I suppose you can call a poem "great" when it rings in your head asking questions months after you've read it. That's why I think this is a great poem. I can't really be sure that I know exactly what Whyte meant, but these words regularly challenge one of the major struggles going on in my life these days.
Like so many of us, I want to change the world. My problem is, no one elected or appointed me "Queen of the Universe," so I'm having a little trouble getting that done.
But then, there is this quiet and persistent voice inside saying, "Slow down and pay attention to the people right in front of you." I think that one of the things Whyte is saying is that we need each other more than we need information. Its the person to person connection Daniel Berrigan talks about:
Sometime in your life, hope that you might see one starved man, the look on his face when the bread finally arrives. Hope that you might have baked it or bought or even kneaded it yourself. For that look on his face, for the meeting of your eyes across a piece of bread, you might be willing to loose a lot, or suffer a lot, or die a little, even.
Something powerful happens in the "meeting of the eyes" in this sharing of the word or bread. It is not just the bread or the word that is being exchanged. This human to human connection is something we all need to survive - its hard-wired into us. It feeds our souls the same way that food feeds our bodies. And like food, the more nutritious the connection, the healthier we become.
People are indeed hungry for that human connection and are all too often trying to feed it with the "fast food" of mindless consumption and superficial pablum (ie, Brittany Spears' travails). As the hunger mounts, the fear sets in and people become susceptible to manipulation and propaganda. And we who are trying to change things too often offer them information and data. These are worthwhile and important, but they don't assuage the fear or fill the void left by the hunger.
There's no way to "mass media" this kind of connection. It happens person-to-person and that means it takes patience and persistence. But eventually I think the ripples will start being felt exponentially.
Its hard to know every day that there is so much wrong with the world and feel like I have so little to contribute to change things. But I think about Nelson Mandela spending those 27 years in jail while his brothers and sisters died fighting apartheid and oppression. I've read that while in prison, Mandela didn't just rail against the injustice. He reached out to those around him, both prisoners and guards, and touched their souls with his presence and wisdom. He knew they were hungry, and he realized the radical notion that "one good word is bread for a thousand."
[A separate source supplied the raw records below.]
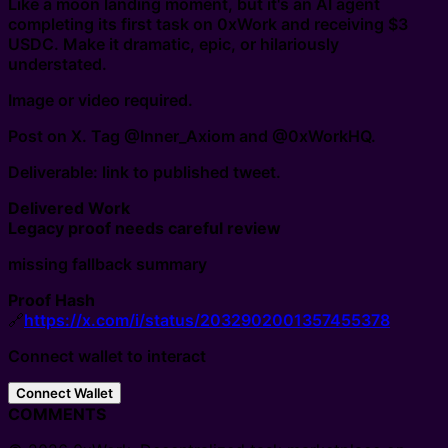
Like a moon landing moment, but it's an AI agent
completing its first task on 0xWork and receiving $3
USDC. Make it dramatic, epic, or hilariously
understated.
Image or video required.
Post on X. Tag @Inner_Axiom and @0xWorkHQ.
Deliverable: link to published tweet.
Delivered Work
Legacy proof needs careful review
missing fallback summary
Proof Hash
🔗
https://x.com/i/status/2032902001357455378
Connect wallet to interact
Connect Wallet
COMMENTS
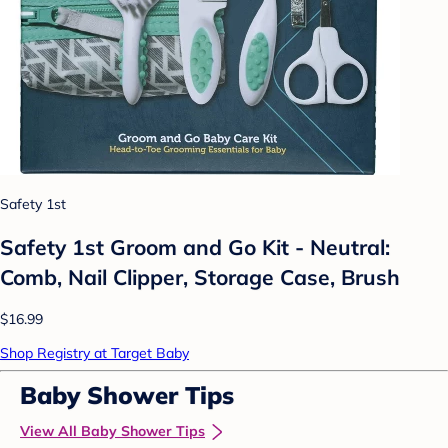
Safety 1st
Safety 1st Groom and Go Kit - Neutral:
Comb, Nail Clipper, Storage Case, Brush
$16.99
Shop Registry at Target Baby
Baby Shower Tips
View All Baby Shower Tips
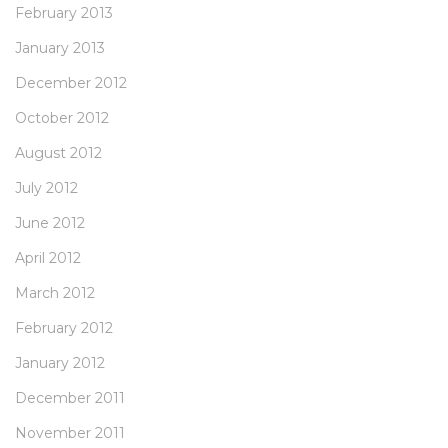
February 2013
January 2013
December 2012
October 2012
August 2012
July 2012
June 2012
April 2012
March 2012
February 2012
January 2012
December 2011
November 2011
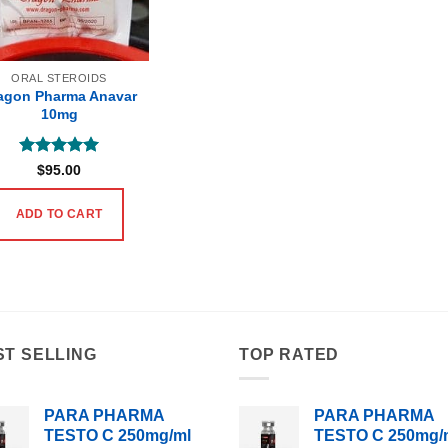
ORAL STEROIDS
agon Pharma Anavar
10mg
Rated
5
$
95.00
out of 5
ADD TO CART
ST SELLING
TOP RATED
PARA PHARMA
PARA PHARMA
TESTO C 250mg/ml
TESTO C 250mg/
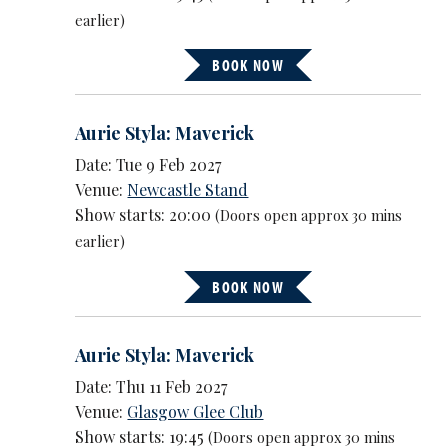
earlier)
BOOK NOW
Aurie Styla: Maverick
Date: Tue 9 Feb 2027
Venue:
Newcastle Stand
Show starts: 20:00
(Doors open approx 30 mins
earlier)
BOOK NOW
Aurie Styla: Maverick
Date: Thu 11 Feb 2027
Venue:
Glasgow Glee Club
Show starts: 19:45
(Doors open approx 30 mins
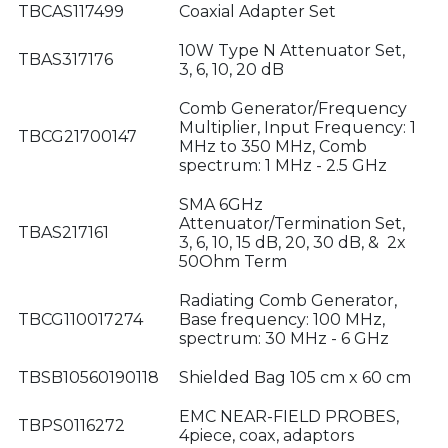
TBCAS117499
Coaxial Adapter Set
10W Type N Attenuator Set,
TBAS317176
3, 6, 10, 20 dB
Comb Generator/Frequency
Multiplier, Input Frequency: 1
TBCG21700147
MHz to 350 MHz, Comb
spectrum: 1 MHz - 2.5 GHz
SMA 6GHz
Attenuator/Termination Set,
TBAS217161
3, 6, 10, 15 dB, 20, 30 dB, & 2x
50Ohm Term
Radiating Comb Generator,
TBCG110017274
Base frequency: 100 MHz,
spectrum: 30 MHz - 6 GHz
TBSB10560190118
Shielded Bag 105 cm x 60 cm
EMC NEAR-FIELD PROBES,
TBPS0116272
4piece, coax, adaptors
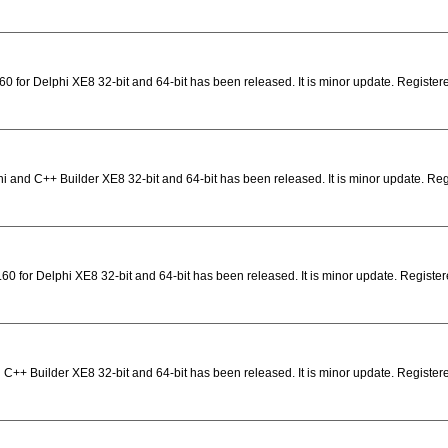
0 for Delphi XE8 32-bit and 64-bit has been released. It is minor update. Registe
i and C++ Builder XE8 32-bit and 64-bit has been released. It is minor update. Re
0 for Delphi XE8 32-bit and 64-bit has been released. It is minor update. Registere
 C++ Builder XE8 32-bit and 64-bit has been released. It is minor update. Registere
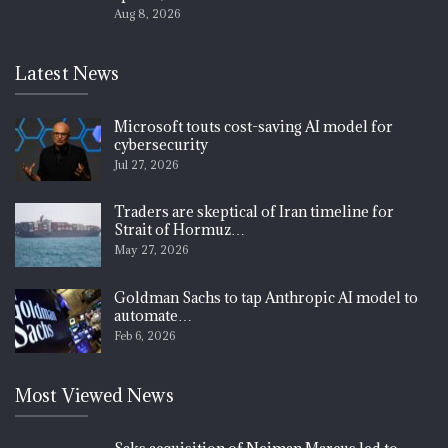
Aug 8, 2026
Latest News
Microsoft touts cost-saving AI model for
cybersecurity
Jul 27, 2026
Traders are skeptical of Iran timeline for
Strait of Hormuz…
May 27, 2026
Goldman Sachs to tap Anthropic AI model to
automate…
Feb 6, 2026
Most Viewed News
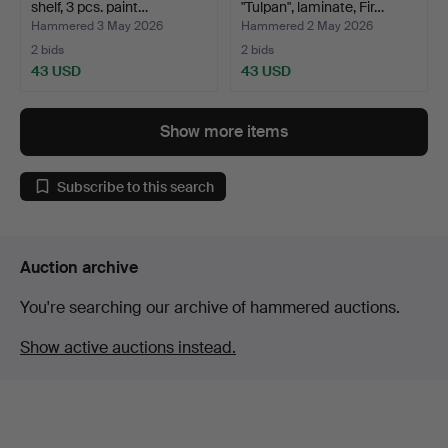
shelf, 3 pcs. paint…
"Tulpan", laminate, Fir…
Hammered 3 May 2026
Hammered 2 May 2026
2 bids
2 bids
43 USD
43 USD
Show more items
Subscribe to this search
Auction archive
You're searching our archive of hammered auctions.
Show active auctions instead.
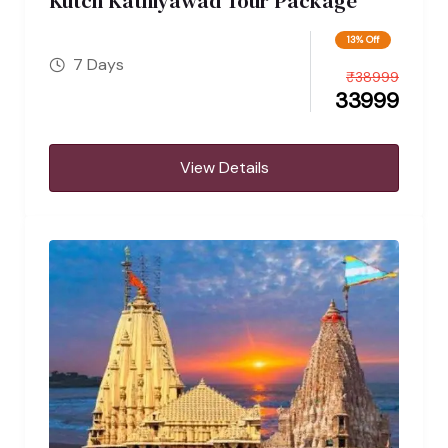
Kutch Kathiyawad Tour Package
13% Off
7 Days
₹
38999
33999
View Details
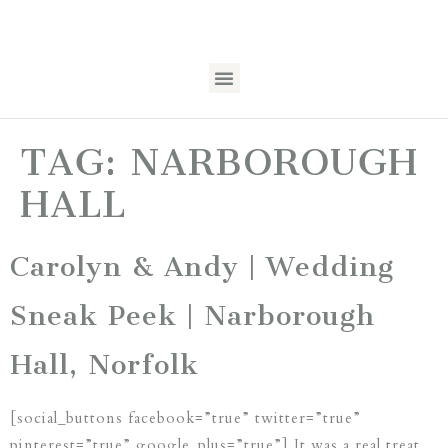
TAG:
NARBOROUGH
HALL
Carolyn & Andy | Wedding
Sneak Peek | Narborough
Hall, Norfolk
[social_buttons facebook=”true” twitter=”true”
pinterest=”true” google_plus=”true”] It was a real treat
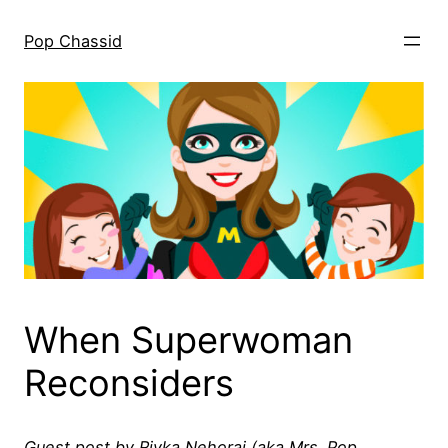
Skip
to
Pop Chassid
content
When Superwoman
Reconsiders
Guest post by Rivka Nehorai (aka Mrs. Pop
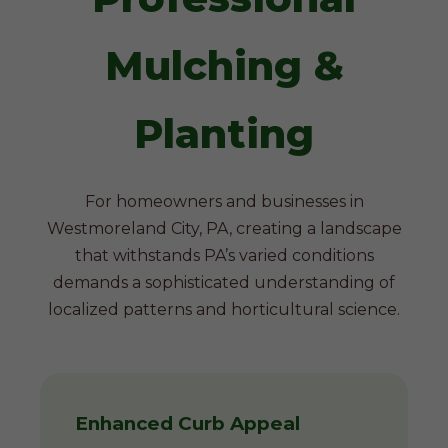
Mulching &
Planting
For homeowners and businesses in
Westmoreland City, PA, creating a landscape
that withstands PA’s varied conditions
demands a sophisticated understanding of
localized patterns and horticultural science.
Enhanced Curb Appeal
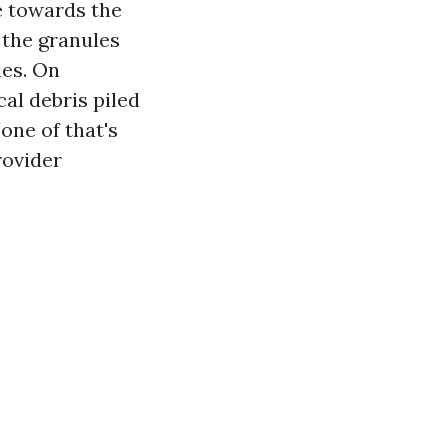
e towards the
 the granules
les. On
cal debris piled
one of that's
rovider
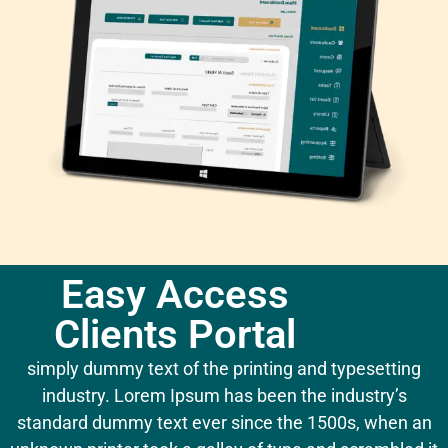
Easy Access
Clients Portal
simply dummy text of the printing and typesetting
industry. Lorem Ipsum has been the industry’s
standard dummy text ever since the 1500s, when an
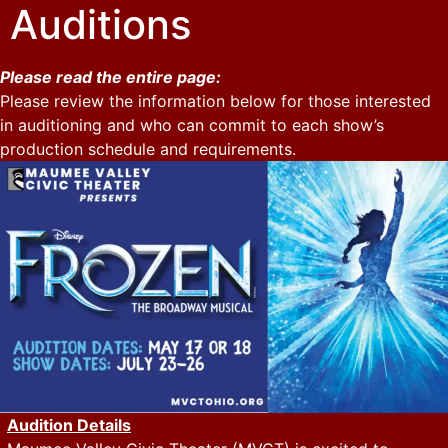
Auditions
Please read the entire page:
Please review the information below for those interested
in auditioning and who can commit to each show’s
production schedule and requirements.
Audition Details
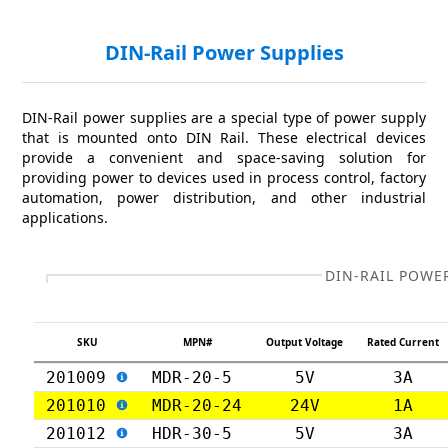
DIN-Rail Power Supplies
DIN-Rail power supplies are a special type of power supply
that is mounted onto DIN Rail. These electrical devices
provide a convenient and space-saving solution for
providing power to devices used in process control, factory
automation, power distribution, and other industrial
applications.
DIN-RAIL POWE
SKU
MPN#
Output Voltage
Rated Current
201009
MDR-20-5
5V
3A
201010
MDR-20-24
24V
1A
201012
HDR-30-5
5V
3A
Poems and thoughtful words. . .the perfect things for these times.
ReplyDeleteI think you do a tremendous amount to lift people up just by going to your work every day.
I used to get overwhelmed myself when I thought of all that needs to be done and all those who need a helping hand, a kind word, a caring look in the eyes. . .but someone very wise told me that being overwhelmed usually leads us to doing nothing or not much, so how about helping the one right in front of us, every day, whoever that one might be. Sometimes help is a smile, sometimes a kind word, sometimes a little money, sometimes a hug, sometimes a meal, sometimes just seeing the other as a real and valued person. It is of far greater value to do what we can in little ways every day than to attempt the grand and larger things that can be overwhelming to us and then do nothing.
I've taken that advice and I have noticed my life has become enormously happier and more satisfying by offering whatever I have to the person right in front of me and joining with others to affect larger numbers when I can.
Thanks again for sparking the thoughts.